Show the FDB Forums: prototyping simulation runs on Kubernetes

(Austin Seipp) #1

Hello *,

I’ve been working on improving the FoundationDB packaging for NixOS, and in the course of testing various new things for FoundationDB 6.1, I wanted to run simulation tests on a larger, more convenient scale. This is important for making sure the binaries shipped to users are reliable to some extent, and generally speaking this applies to any 3rd party packaging. Out of curiosity I set out to do this using Kubernetes. I’d like any feedback on this.

The result is a set of tooling available here. TL;DR if you’re impatient you can read the README and get a feel for it:

There are many details in the README and, if you follow the instructions, it should Pretty Much Work™.

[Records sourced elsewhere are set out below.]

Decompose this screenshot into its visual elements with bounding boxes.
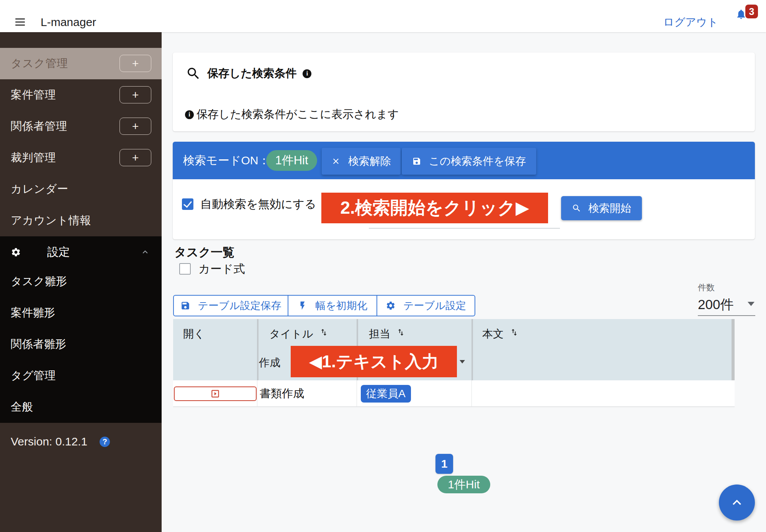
sub-item-label: 全般 [11, 399, 33, 415]
column-label: タイトル [269, 327, 313, 341]
step1-annotation: ◀1.テキスト入力 [291, 346, 457, 377]
scroll-to-top-button[interactable] [719, 485, 755, 521]
saved-search-title: 保存した検索条件 [207, 66, 296, 81]
settings-section: 設定 タスク雛形 案件雛形 関係者雛形 タグ管理 全般 [0, 236, 162, 423]
clear-search-label: 検索解除 [348, 154, 391, 169]
assignee-chip: 従業員A [361, 385, 411, 403]
saved-search-card: 保存した検索条件 i i 保存した検索条件がここに表示されます [173, 52, 755, 131]
open-task-button[interactable] [174, 386, 257, 401]
task-table: 開く タイトル 担当 本文 作成 ◀1.テキスト入力 [173, 319, 735, 407]
button-label: 幅を初期化 [315, 299, 367, 313]
save-icon [180, 301, 190, 311]
table-header: 開く タイトル 担当 本文 作成 ◀1.テキスト入力 [173, 319, 735, 380]
table-scrollbar[interactable] [732, 319, 735, 380]
auto-search-checkbox[interactable] [182, 198, 193, 210]
save-table-settings-button[interactable]: テーブル設定保存 [173, 295, 288, 316]
chevron-up-icon [140, 247, 150, 257]
hit-count-badge: 1件Hit [266, 150, 317, 171]
search-mode-bar: 検索モードON： 1件Hit 検索解除 この検索条件を保存 [173, 142, 755, 179]
card-view-checkbox[interactable] [179, 263, 191, 275]
column-label: 本文 [482, 327, 504, 341]
sidebar-item-calendar[interactable]: カレンダー [0, 174, 162, 205]
help-button[interactable]: ? [100, 437, 110, 447]
close-icon [331, 157, 340, 166]
column-header-open: 開く [173, 319, 257, 380]
column-label: 開く [183, 327, 205, 341]
column-header-body[interactable]: 本文 [471, 319, 733, 380]
sidebar-item-label: 関係者管理 [11, 119, 67, 134]
gear-icon [11, 247, 21, 257]
clear-search-button[interactable]: 検索解除 [322, 148, 401, 175]
chevron-down-icon[interactable] [460, 360, 465, 363]
app-window: L-manager ログアウト 3 タスク管理 + 案件管理 + 関係者管理 +… [0, 0, 766, 532]
count-value: 200件 [698, 296, 733, 314]
divider [369, 228, 560, 229]
save-search-label: この検索条件を保存 [429, 154, 526, 169]
hit-count-badge: 1件Hit [437, 476, 490, 493]
sub-item-label: 案件雛形 [11, 305, 55, 321]
search-mode-label: 検索モードON： [183, 153, 270, 169]
reset-width-button[interactable]: 幅を初期化 [288, 295, 377, 316]
add-task-button[interactable]: + [119, 55, 151, 72]
auto-search-label: 自動検索を無効にする [200, 196, 316, 212]
step2-annotation: 2.検索開始をクリック▶ [321, 193, 548, 223]
sub-item-label: タスク雛形 [11, 274, 67, 289]
version-text: Version: 0.12.1 [11, 435, 87, 448]
assignee-cell: 従業員A [357, 380, 471, 407]
logout-link[interactable]: ログアウト [663, 15, 718, 29]
add-party-button[interactable]: + [119, 118, 151, 135]
add-trial-button[interactable]: + [119, 149, 151, 166]
body-cell [471, 380, 733, 407]
table-settings-button[interactable]: テーブル設定 [377, 295, 475, 316]
sub-item-label: 関係者雛形 [11, 337, 66, 352]
task-title: 書類作成 [260, 386, 304, 401]
sort-icon[interactable] [396, 328, 405, 337]
sidebar: タスク管理 + 案件管理 + 関係者管理 + 裁判管理 + カレンダー アカウン… [0, 32, 162, 532]
sidebar-item-party-template[interactable]: 関係者雛形 [0, 329, 162, 360]
gear-icon [386, 301, 396, 311]
count-select[interactable]: 200件 [698, 295, 755, 316]
save-search-button[interactable]: この検索条件を保存 [402, 148, 536, 175]
open-cell [173, 380, 257, 407]
sidebar-item-label: 裁判管理 [11, 150, 56, 165]
saved-search-empty-message: 保存した検索条件がここに表示されます [196, 107, 399, 122]
sidebar-item-label: 案件管理 [11, 87, 56, 103]
sort-icon[interactable] [319, 328, 328, 337]
notifications-button[interactable]: 3 [735, 5, 760, 27]
slideshow-icon [210, 389, 220, 399]
search-start-button[interactable]: 検索開始 [561, 196, 642, 220]
search-icon [572, 203, 581, 213]
sidebar-item-label: アカウント情報 [11, 213, 91, 228]
top-toolbar: L-manager ログアウト 3 [0, 0, 766, 32]
search-mode-card: 検索モードON： 1件Hit 検索解除 この検索条件を保存 自動検索を無効にする… [173, 142, 755, 239]
title-filter-input[interactable]: 作成 [259, 355, 280, 370]
button-label: テーブル設定 [403, 299, 466, 313]
search-start-label: 検索開始 [588, 201, 631, 216]
bolt-icon [298, 301, 308, 311]
column-label: 担当 [369, 327, 390, 341]
app-title: L-manager [41, 16, 96, 29]
notification-badge: 3 [745, 5, 758, 18]
sort-icon[interactable] [510, 328, 519, 337]
settings-label: 設定 [47, 244, 70, 260]
sidebar-item-general[interactable]: 全般 [0, 391, 162, 423]
table-button-group: テーブル設定保存 幅を初期化 テーブル設定 [173, 295, 475, 316]
sidebar-item-tag-management[interactable]: タグ管理 [0, 360, 162, 391]
button-label: テーブル設定保存 [198, 299, 282, 313]
add-case-button[interactable]: + [119, 86, 151, 103]
sidebar-item-label: タスク管理 [11, 56, 68, 71]
page-1-button[interactable]: 1 [435, 454, 453, 474]
table-row: 書類作成 従業員A [173, 380, 735, 407]
info-icon: i [185, 110, 194, 119]
count-label: 件数 [698, 282, 715, 293]
sidebar-item-account-info[interactable]: アカウント情報 [0, 205, 162, 236]
sidebar-item-case-template[interactable]: 案件雛形 [0, 297, 162, 329]
sidebar-item-task-template[interactable]: タスク雛形 [0, 266, 162, 297]
menu-icon[interactable] [15, 18, 25, 26]
chevron-down-icon [748, 302, 755, 306]
title-cell: 書類作成 [257, 380, 357, 407]
sidebar-item-label: カレンダー [11, 182, 68, 197]
card-view-label: カード式 [198, 261, 245, 277]
sidebar-item-settings[interactable]: 設定 [0, 236, 162, 268]
save-icon [412, 157, 421, 166]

It’s quite easy to build Docker images using Nix, which is the basis of this tooling. Essentially, I create a docker image out of the FoundationDB Nix packages, equipped with a shell script to run simulation tests. The tests come directly from the source repository and are packaged up into the distribution, the same ones run with ctest in the CMake build system – the list of included tests is here:

The wrapper script gives you a little tool for running any simulation test a number of times right out of the Docker image. For example, you can run the fast/AtomicOps.txt test like so:

$ docker run --rm foundationdb:6.1.5pre4879_91547e7 simulate fast/AtomicOps 10
NOTE: simulation test fast/AtomicOps (10 rounds)...
NOTE: running simulation #1 (seed = 0x136276c4)... ok
NOTE: running simulation #2 (seed = 0x2b807568)... ok
NOTE: running simulation #3 (seed = 0x8b3e79e3)... ok
NOTE: running simulation #4 (seed = 0x11581fb5)... ok
NOTE: running simulation #5 (seed = 0x88159bf0)... ok
NOTE: running simulation #6 (seed = 0xa27d94fb)... ok
NOTE: running simulation #7 (seed = 0x5081e040)... ok
NOTE: running simulation #8 (seed = 0x9ad8c268)... ok
NOTE: running simulation #9 (seed = 0x741db05f)... ok
NOTE: running simulation #10 (seed = 0x462fd316)... ok
NOTE: finished fast/AtomicOps; 10 total sim rounds, 10/10 successful sim runs

The intention here is that you then create a K8S batch job out of every simulation test, possibly with tweaked concurrency/memory limits, and then throw it all into a cluster a number of times to test things out. The remaining tooling is built on top of this basic image, e.g. a concurrent, 100-round simulation of fast/AtomicOps.txt is packaged into a job, like so:

$ cat result/simulation-fast-atomicops.yaml
apiVersion: batch/v1
kind: Job
  name: simulation-fast-atomicops
    group: simulation
    test: rare-fast-atomicops
  parallelism: 2
  completions: 4
      name: sim-fast-atomicops
        group: simulation
        test: fast-atomicops
      - name: sim-fast-atomicops
        image: foundationdb:6.1.5pre4879_91547e7
        args: [ "simulate", "fast/AtomicOps", "25" ]
            memory: 768M
            memory: 128M
      restartPolicy: Never

This project isn’t done yet and is currently only used to smoke test my own FoundationDB packages. In the future it would be nice to:

  • Let people specify a source directory of their own (e.g. their own local working copy) to build and package into the image. It’ll be compiled, packaged, etc automatically by Nix.
  • Adjust the limits, memory requirements, etc for each job to make the K8S scheduler’s life easier. Right now the estimates are all very conservative.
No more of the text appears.